Automated Real Estate Property Insights

This project aims to build a comprehensive automation to identify real estate properties with high investment potential. The process involves automated data extraction, processing, analysis, and generating a final output with the most relevant properties.

🚀 How to Run the Application

To run the main dashboard application, execute the following command from the project root directory:

python run_dashboard.py

This script handles all necessary setup, including configuring the Python path, and launches the Streamlit interactive dashboard.

🎯 Project Workflow

The complete automation flow consists of the following steps:

Step 1: Inventory Data Collection

Automates the login to a real estate portal and downloads the property inventory using Selenium WebDriver.

Script: src/data_collection/download_inventory.py

Step 1.1: PDF Download

Downloads individual property PDFs directly via HTTP requests (no WebDriver needed for this step).

Script: src/data_collection/download_pdf.py

Step 2: Data Cleaning, Validation, and Storage

Cleans, transforms, and loads property data into the PostgreSQL database. This logic is now modularized for clarity and maintenance.

Modules:

src/data_processing/data_cleaner.py
src/data_processing/excel_converter.py
src/data_access/property_repository.py

Step 3: Interactive Property Visualization

An interactive Streamlit dashboard to filter and visualize properties based on various criteria.
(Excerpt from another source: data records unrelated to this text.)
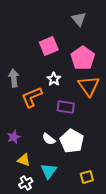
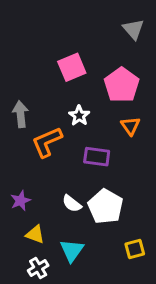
gray triangle: (79, 19) -> (133, 29), moved
orange triangle: (89, 86) -> (130, 126), size x0.6
yellow square: (87, 177) -> (135, 249), moved

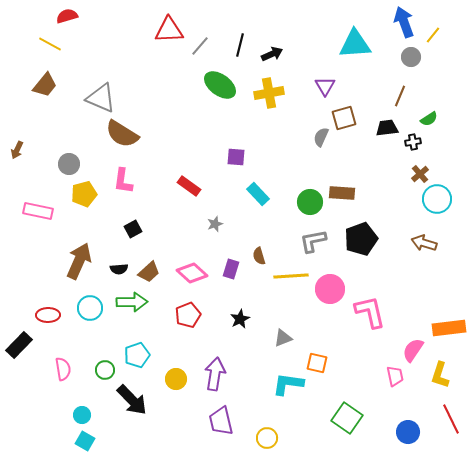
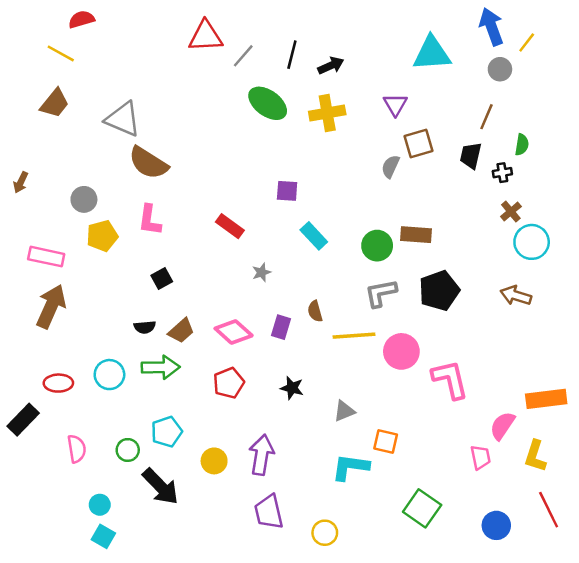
green semicircle: (429, 119) -> (522, 145), turned -48
black trapezoid: (387, 128) -> (471, 156), turned -70
brown arrow: (79, 261) -> (51, 306), moved
black star: (240, 319) -> (292, 388), turned -30

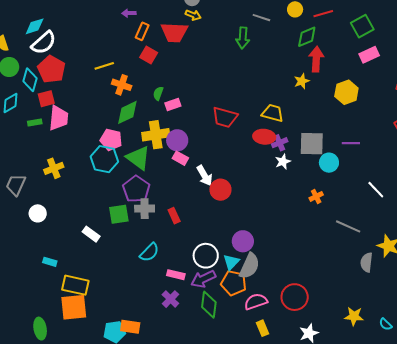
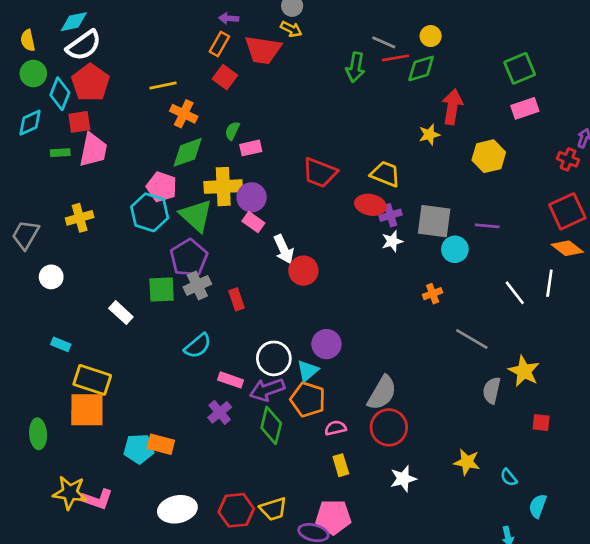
purple arrow: (129, 13) -> (229, 18), moved
red line: (323, 14) -> (395, 58), moved
green diamond: (307, 37) -> (421, 69), moved
gray cross: (145, 209) -> (197, 285), turned -30
gray semicircle: (249, 266) -> (382, 393), moved
pink semicircle: (256, 302) -> (335, 428), size x0.7

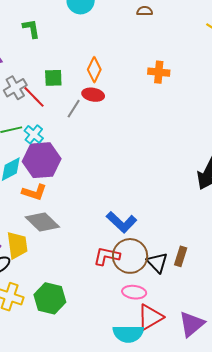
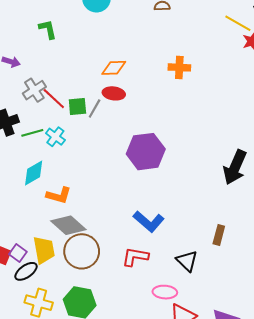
orange diamond: (94, 70) -> (114, 68), turned 65
green square: (53, 78) -> (77, 107), moved
purple hexagon: (42, 160) -> (146, 152), moved
brown circle: (130, 256) -> (82, 251), moved
brown rectangle: (181, 256) -> (219, 235), moved

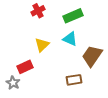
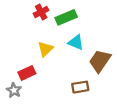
green rectangle: (73, 16) -> (66, 17), moved

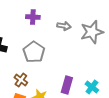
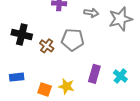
gray pentagon: (34, 52) -> (73, 40), moved, turned -30
brown cross: (21, 80) -> (47, 46), moved

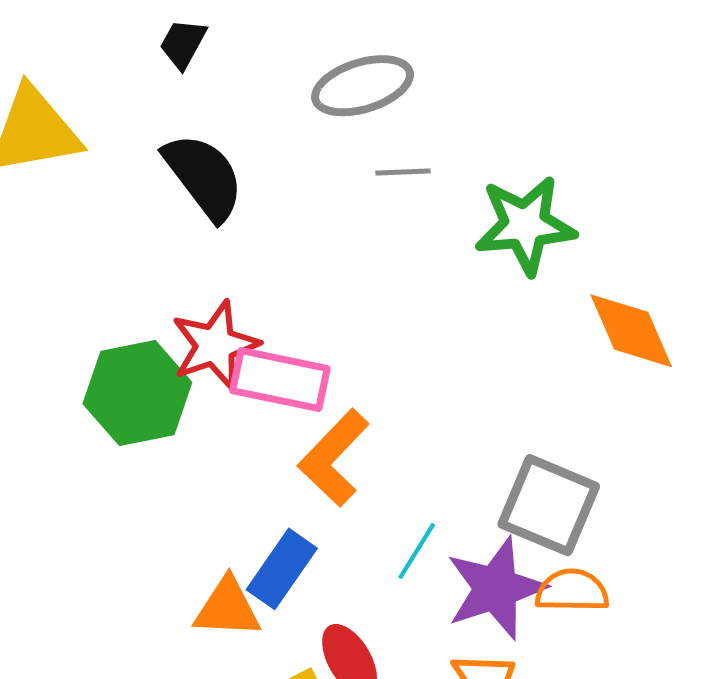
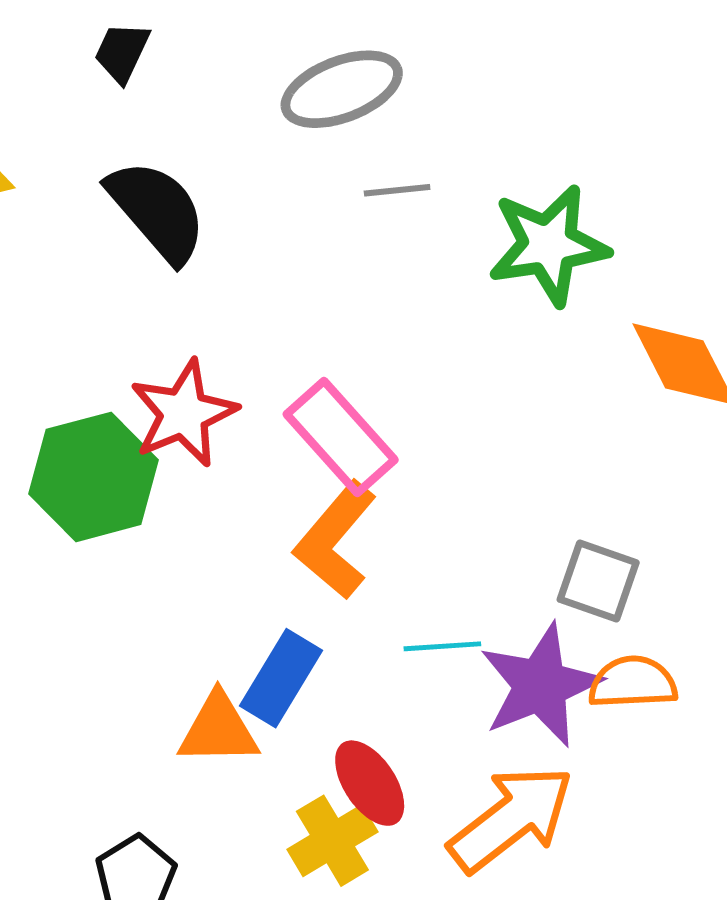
pink rectangle: (280, 380) -> (341, 437), moved, turned 40
gray square: (549, 505) -> (598, 581), size x0.7
cyan line: (417, 551) -> (442, 646), turned 58

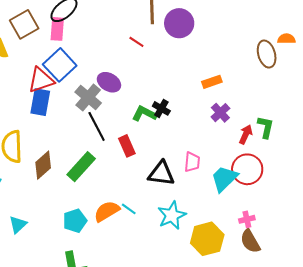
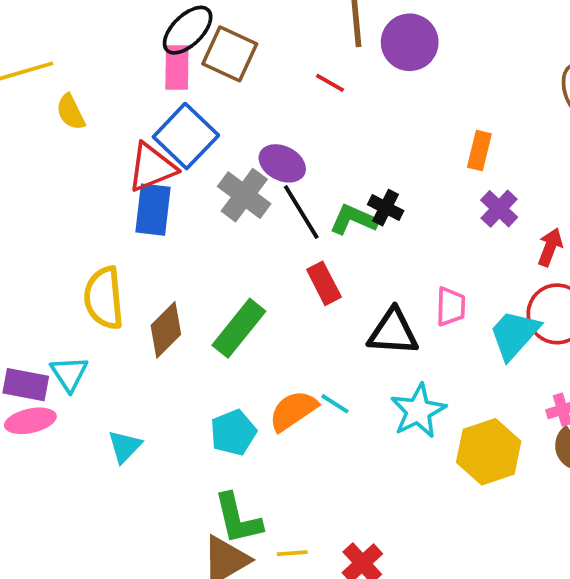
brown square: (24, 24) -> (230, 54), moved, turned -32
orange rectangle: (212, 82) -> (479, 151), turned -54
black line: (97, 126) -> (301, 212), moved

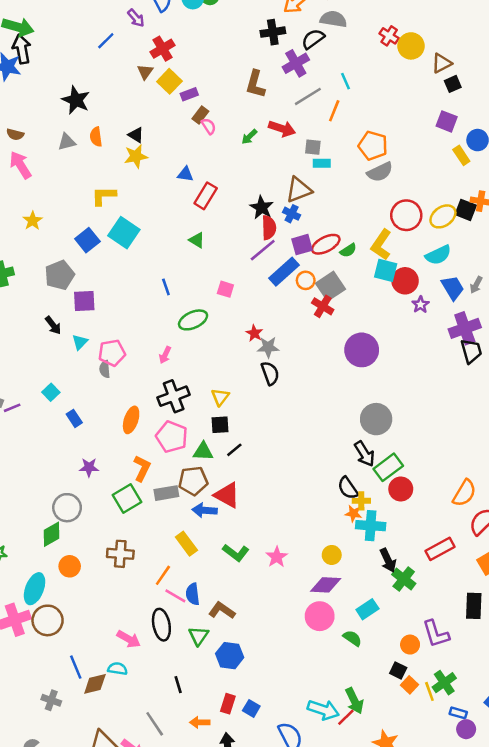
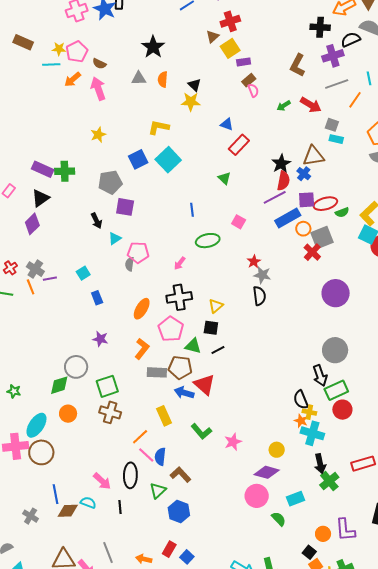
green square: (127, 499) -> (107, 386), moved
black line: (178, 685) -> (120, 507), moved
Main App: src/visualization/dashboard_app.py

For a detailed discussion on the project's future roadmap, please refer to docs/next_steps_project_roadmap.md.

📊 System Diagrams

🗺️ Overall System Architecture

graph TD
    subgraph User Interaction
        User[Usuario] --> Runner(run_dashboard.py)
    end

    subgraph Application Execution
        Runner -- Sets PYTHONPATH & Executes --> Streamlit(Streamlit Engine)
        Streamlit -- Runs --> DashboardApp(visualization/dashboard_app.py)
    end

    subgraph Core Modules
        DashboardApp -- Uses --> Logic(visualization/dashboard_logic.py)
        DashboardApp -- Uses --> UI(visualization/ui_components.py)
        DashboardApp -- Interacts with --> Repo(data_access/property_repository.py)
        Repo -- Manages --> DB[(PostgreSQL Database)]
    end

    subgraph Data Flow
        RawExcel[Archivos Excel Crudos] --> Cleaner(data_processing/data_cleaner.py)
        Cleaner -- Uses --> Converter(data_processing/excel_converter.py)
        Cleaner -- Uses --> Validator(data_processing/data_validator.py)
        Cleaner -- Loads Data --> Repo
    end

    subgraph Configuration
        EnvFile[.env] -- Provides Credentials --> Repo
        EnvFile -- Provides Settings --> DashboardApp
    end

    style Runner fill:#cde4f7,stroke:#333,stroke-width:2px
    style Streamlit fill:#ff4b4b,stroke:#333,stroke-width:2px

🚀 Current ETL Process State

graph TD
    subgraph Execution Flow
        A[Usuario] --> B(run_dashboard.py)
        B -- Launches --> C(streamlit run src/visualization/dashboard_app.py)
    end

    subgraph Data Initialization
        D[Agente] --> E(src/data_collection/download_inventory.py)
        E -- Downloads --> F{Archivos Excel Crudos}
        F --> G(src/data_processing/data_cleaner.py)
        G -- Cleans & Transforms --> H(data_access/property_repository.py)
        H -- Loads Data --> I[(PostgreSQL Database)]
    end

    subgraph Dashboard Interaction
        C -- Displays Interactive --> J[Dashboard UI]
        J -- Filters Data via --> H
        I -- Credentials via --> K[.env file]
    end

    subgraph Setup
        L[src/db_setup/create_db_table.py] -- Creates Table --> I
    end

➡️ Future Development Steps

graph TD
    subgraph Current Foundation
        A[(PostgreSQL Database)]
        B[Modular Codebase]
    end

    subgraph Next Development Steps
        A --> C{Step 1: Unit & Integration Testing}
        B --> C
        C -- Ensures Reliability --> D{Step 2: Advanced Visualizations}
        D -- e.g., Maps, Charts --> E{Step 3: PDF & Image Analysis}
        E -- Extracts Data --> F{Step 4: Reporting Engine}
        F -- Generates --> G[PDF/CSV Reports]
        G --> H[User/Agent]
    end

    subgraph Details
        C -- Validates --> Modules[data_cleaner, property_repository, etc.]
        D -- Enhances --> Dashboard[Dashboard UI]
        E -- Processes --> Files[Property Brochures, Images]
    end

⚙️ Dependencies and Installation

Install the required Python libraries by running:

pip install -r src/data_collection/requirements.txt

WebDriver

Ensure chromedriver.exe (for Google Chrome) matches your browser version and is placed in the src/data_collection/ directory. This is required for the initial inventory download.

Database Configuration

Create a .env file in the project root with your PostgreSQL credentials. Refer to .env.example for the required variables.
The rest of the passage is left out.